**Work order**
Include the line containing "الطلبات الفردية بخصوص الهويات A/5." and all lines before it, repeated exactly from the listing below, without pictures.

**Provided data**
--
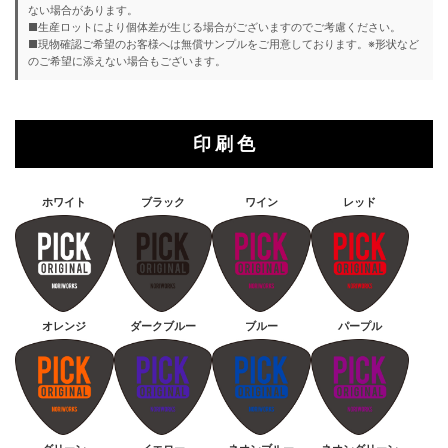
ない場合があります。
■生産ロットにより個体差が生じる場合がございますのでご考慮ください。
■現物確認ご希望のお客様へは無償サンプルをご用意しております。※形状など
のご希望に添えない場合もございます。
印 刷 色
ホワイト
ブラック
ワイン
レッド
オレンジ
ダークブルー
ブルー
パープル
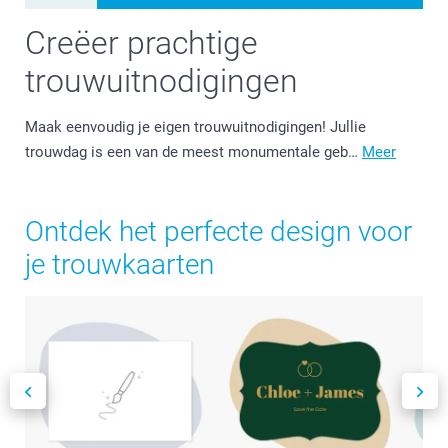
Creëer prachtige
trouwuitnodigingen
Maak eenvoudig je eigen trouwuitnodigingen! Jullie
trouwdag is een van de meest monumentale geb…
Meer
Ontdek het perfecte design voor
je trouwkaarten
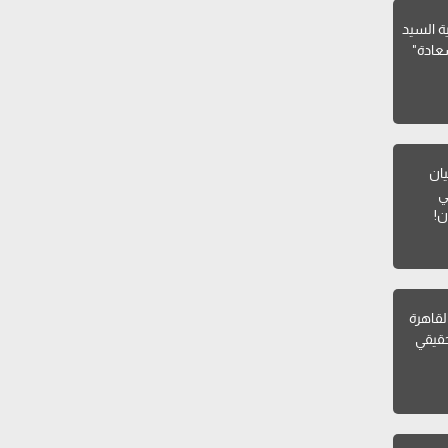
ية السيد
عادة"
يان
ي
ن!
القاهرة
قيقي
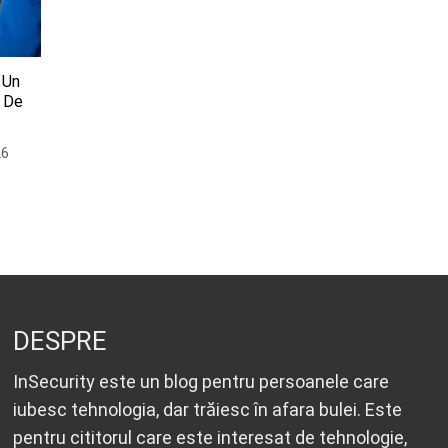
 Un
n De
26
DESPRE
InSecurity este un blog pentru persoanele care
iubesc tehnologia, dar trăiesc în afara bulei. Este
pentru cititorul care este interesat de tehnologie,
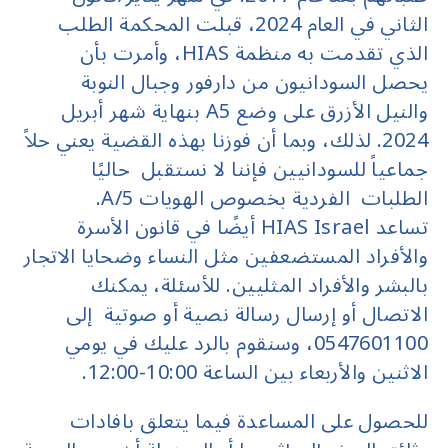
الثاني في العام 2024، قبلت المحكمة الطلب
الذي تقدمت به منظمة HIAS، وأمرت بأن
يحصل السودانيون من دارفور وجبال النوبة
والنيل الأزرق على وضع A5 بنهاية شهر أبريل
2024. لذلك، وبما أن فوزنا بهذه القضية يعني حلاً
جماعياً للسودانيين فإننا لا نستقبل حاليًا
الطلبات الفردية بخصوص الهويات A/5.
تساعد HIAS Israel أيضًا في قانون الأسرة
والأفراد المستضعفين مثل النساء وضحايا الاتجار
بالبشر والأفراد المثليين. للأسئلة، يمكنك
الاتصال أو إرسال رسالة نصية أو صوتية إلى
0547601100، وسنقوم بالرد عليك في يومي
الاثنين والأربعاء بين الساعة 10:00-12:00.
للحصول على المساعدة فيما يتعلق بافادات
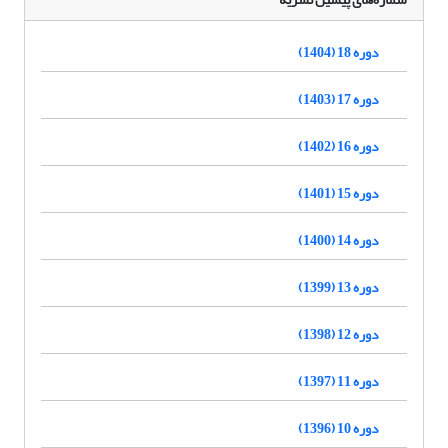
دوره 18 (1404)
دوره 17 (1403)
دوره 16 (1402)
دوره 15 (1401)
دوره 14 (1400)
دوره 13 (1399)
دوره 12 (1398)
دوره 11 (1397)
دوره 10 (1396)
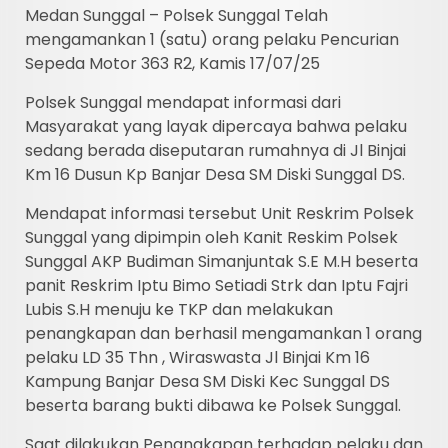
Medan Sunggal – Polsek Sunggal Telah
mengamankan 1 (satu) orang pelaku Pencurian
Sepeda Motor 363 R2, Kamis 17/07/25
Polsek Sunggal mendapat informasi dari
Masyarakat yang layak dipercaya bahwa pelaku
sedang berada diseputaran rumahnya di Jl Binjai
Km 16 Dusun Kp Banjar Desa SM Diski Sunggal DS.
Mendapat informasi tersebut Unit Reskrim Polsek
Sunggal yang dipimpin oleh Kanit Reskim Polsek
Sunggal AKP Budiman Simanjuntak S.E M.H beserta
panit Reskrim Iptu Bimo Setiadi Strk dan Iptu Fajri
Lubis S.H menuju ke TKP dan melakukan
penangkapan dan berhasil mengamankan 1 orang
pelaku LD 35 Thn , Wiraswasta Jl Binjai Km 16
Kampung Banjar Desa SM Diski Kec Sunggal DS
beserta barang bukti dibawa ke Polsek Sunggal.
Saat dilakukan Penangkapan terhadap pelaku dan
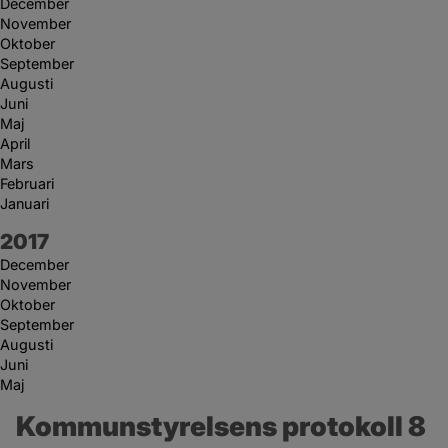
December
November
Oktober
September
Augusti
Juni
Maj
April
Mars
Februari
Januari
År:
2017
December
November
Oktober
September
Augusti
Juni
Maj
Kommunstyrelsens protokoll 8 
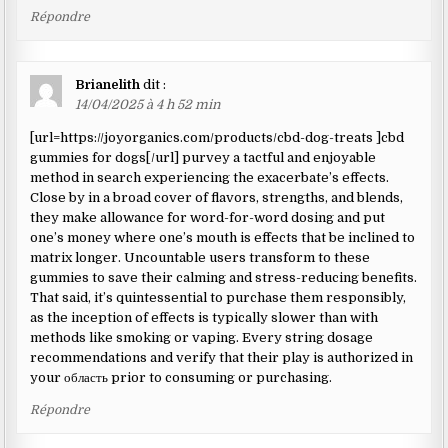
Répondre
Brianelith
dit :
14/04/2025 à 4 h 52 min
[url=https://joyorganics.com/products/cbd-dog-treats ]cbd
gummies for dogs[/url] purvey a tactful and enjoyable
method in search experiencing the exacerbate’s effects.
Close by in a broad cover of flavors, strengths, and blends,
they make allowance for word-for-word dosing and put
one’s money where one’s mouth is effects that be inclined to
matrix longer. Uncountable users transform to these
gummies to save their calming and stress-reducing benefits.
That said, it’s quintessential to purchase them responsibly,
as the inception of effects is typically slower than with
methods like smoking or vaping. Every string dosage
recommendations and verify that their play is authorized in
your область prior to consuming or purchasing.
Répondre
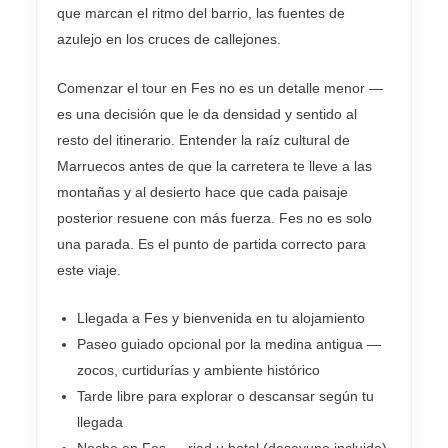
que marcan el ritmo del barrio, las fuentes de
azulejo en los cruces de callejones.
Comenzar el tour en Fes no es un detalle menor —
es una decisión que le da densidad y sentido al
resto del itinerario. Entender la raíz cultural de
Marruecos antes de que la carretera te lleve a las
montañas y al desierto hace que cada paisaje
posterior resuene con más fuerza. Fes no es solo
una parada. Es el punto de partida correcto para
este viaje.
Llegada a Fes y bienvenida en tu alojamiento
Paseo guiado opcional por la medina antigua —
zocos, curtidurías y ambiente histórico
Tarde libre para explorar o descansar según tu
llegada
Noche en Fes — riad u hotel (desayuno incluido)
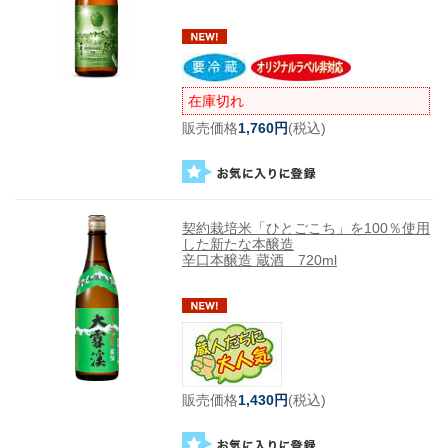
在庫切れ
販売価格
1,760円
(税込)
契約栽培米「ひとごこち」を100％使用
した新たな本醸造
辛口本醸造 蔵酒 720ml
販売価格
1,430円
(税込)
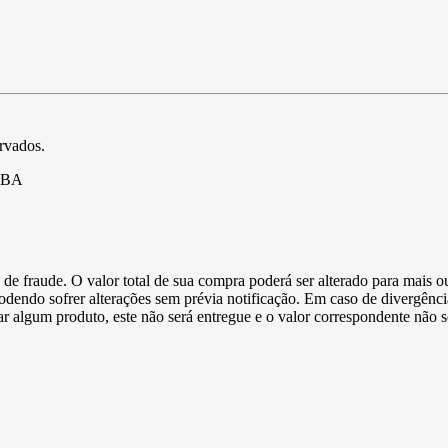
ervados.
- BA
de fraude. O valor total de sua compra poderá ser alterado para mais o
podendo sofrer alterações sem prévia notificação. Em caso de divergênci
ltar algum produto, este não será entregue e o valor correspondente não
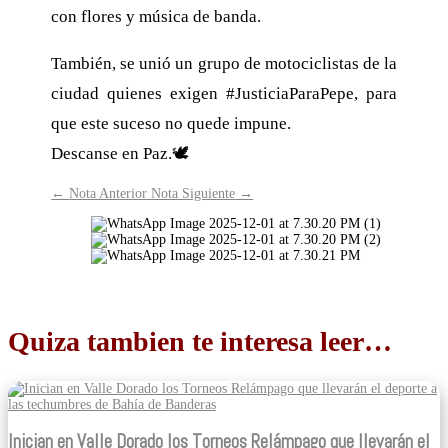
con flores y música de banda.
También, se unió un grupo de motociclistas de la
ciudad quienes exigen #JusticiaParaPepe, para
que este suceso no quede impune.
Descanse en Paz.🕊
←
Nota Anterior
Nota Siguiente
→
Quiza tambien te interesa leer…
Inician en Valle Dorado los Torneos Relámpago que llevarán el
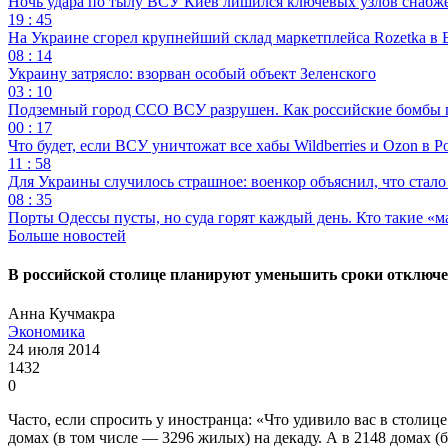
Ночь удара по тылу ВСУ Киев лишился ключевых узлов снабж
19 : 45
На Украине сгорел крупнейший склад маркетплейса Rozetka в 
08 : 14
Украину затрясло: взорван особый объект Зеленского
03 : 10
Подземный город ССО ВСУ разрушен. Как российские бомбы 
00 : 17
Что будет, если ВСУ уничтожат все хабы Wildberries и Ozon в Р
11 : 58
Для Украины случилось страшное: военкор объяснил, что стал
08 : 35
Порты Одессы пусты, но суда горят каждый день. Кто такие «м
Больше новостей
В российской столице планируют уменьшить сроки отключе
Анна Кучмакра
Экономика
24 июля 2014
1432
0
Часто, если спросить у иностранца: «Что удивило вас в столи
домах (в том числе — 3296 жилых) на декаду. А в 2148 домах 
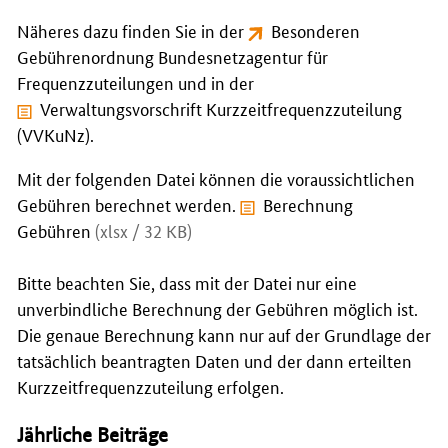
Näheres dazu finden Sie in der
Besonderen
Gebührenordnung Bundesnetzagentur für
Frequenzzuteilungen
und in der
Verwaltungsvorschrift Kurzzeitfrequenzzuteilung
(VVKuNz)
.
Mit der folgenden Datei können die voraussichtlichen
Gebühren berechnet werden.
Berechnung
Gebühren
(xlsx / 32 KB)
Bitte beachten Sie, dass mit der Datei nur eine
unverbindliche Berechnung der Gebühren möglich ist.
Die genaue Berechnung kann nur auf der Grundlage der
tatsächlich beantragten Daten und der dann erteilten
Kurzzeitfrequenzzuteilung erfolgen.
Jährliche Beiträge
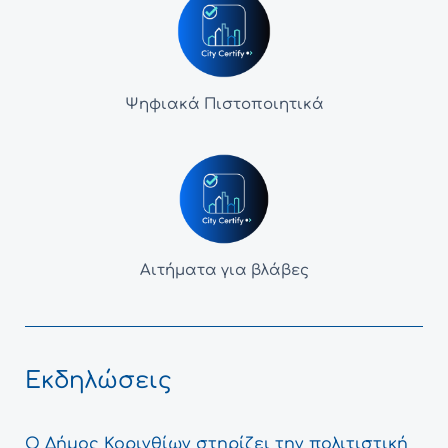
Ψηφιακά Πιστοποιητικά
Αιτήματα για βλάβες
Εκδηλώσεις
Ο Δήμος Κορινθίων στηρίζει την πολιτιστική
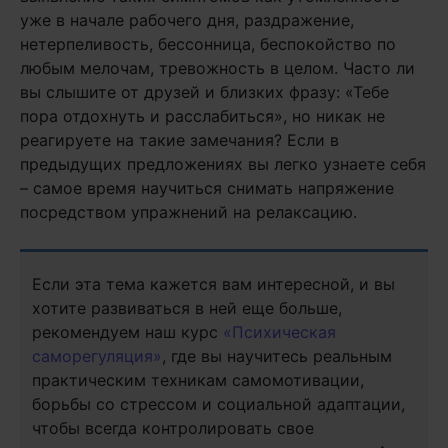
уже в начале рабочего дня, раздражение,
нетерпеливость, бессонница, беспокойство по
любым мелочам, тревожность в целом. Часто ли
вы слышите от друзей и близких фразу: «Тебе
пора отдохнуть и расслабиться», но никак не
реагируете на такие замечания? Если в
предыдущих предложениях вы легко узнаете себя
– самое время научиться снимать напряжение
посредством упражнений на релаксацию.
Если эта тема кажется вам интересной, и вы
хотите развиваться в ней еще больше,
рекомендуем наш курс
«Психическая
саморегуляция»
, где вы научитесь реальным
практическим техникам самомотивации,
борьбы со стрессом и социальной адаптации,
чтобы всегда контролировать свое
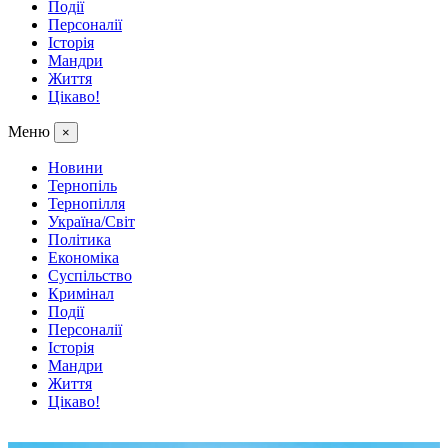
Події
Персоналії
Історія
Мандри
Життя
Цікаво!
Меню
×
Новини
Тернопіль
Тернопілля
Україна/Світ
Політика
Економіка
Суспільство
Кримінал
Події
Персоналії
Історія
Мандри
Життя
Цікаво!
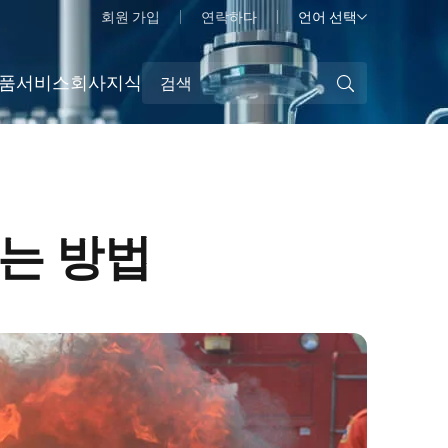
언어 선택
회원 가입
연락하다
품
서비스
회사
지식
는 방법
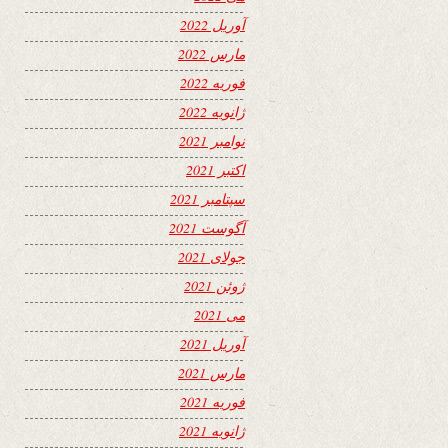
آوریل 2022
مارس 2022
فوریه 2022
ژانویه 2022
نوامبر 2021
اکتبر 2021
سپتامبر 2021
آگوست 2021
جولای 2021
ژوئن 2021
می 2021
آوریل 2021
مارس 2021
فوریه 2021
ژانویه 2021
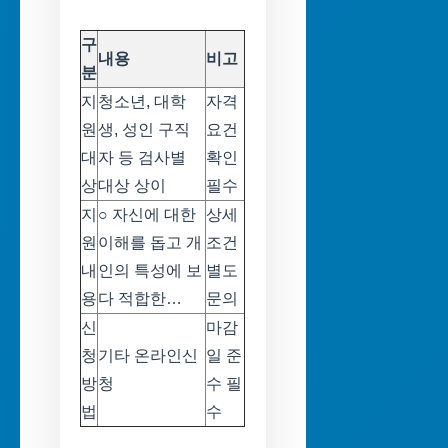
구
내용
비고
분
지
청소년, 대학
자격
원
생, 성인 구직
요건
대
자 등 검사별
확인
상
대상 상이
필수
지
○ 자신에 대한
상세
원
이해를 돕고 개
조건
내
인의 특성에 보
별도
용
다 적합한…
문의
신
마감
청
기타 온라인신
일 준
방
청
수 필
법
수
--
**Solution for this exercise**
ない場合があります。
■生産ロットにより個体差が生じる場合がございますのでご考慮ください。
■現物確認ご希望のお客様へは無償サンプルをご用意しております。※形状など
のご希望に添えない場合もございます。
印 刷 色
ホワイト
ブラック
ワイン
レッド
オレンジ
ダークブルー
ブルー
パープル
Creëer prachtige
trouwuitnodigingen
Maak eenvoudig je eigen trouwuitnodigingen! Jullie
trouwdag is een van de meest monumentale geb…
Meer
Ontdek het perfecte design voor
je trouwkaarten
ية السيد
عادة"
يان
ي
ن!
القاهرة
قيقي
 Un
n De
26
DESPRE
InSecurity este un blog pentru persoanele care
iubesc tehnologia, dar trăiesc în afara bulei. Este
pentru cititorul care este interesat de tehnologie,
الثاني في العام 2024، قبلت المحكمة الطلب
الذي تقدمت به منظمة HIAS، وأمرت بأن
يحصل السودانيون من دارفور وجبال النوبة
والنيل الأزرق على وضع A5 بنهاية شهر أبريل
2024. لذلك، وبما أن فوزنا بهذه القضية يعني حلاً
جماعياً للسودانيين فإننا لا نستقبل حاليًا
الطلبات الفردية بخصوص الهويات A/5.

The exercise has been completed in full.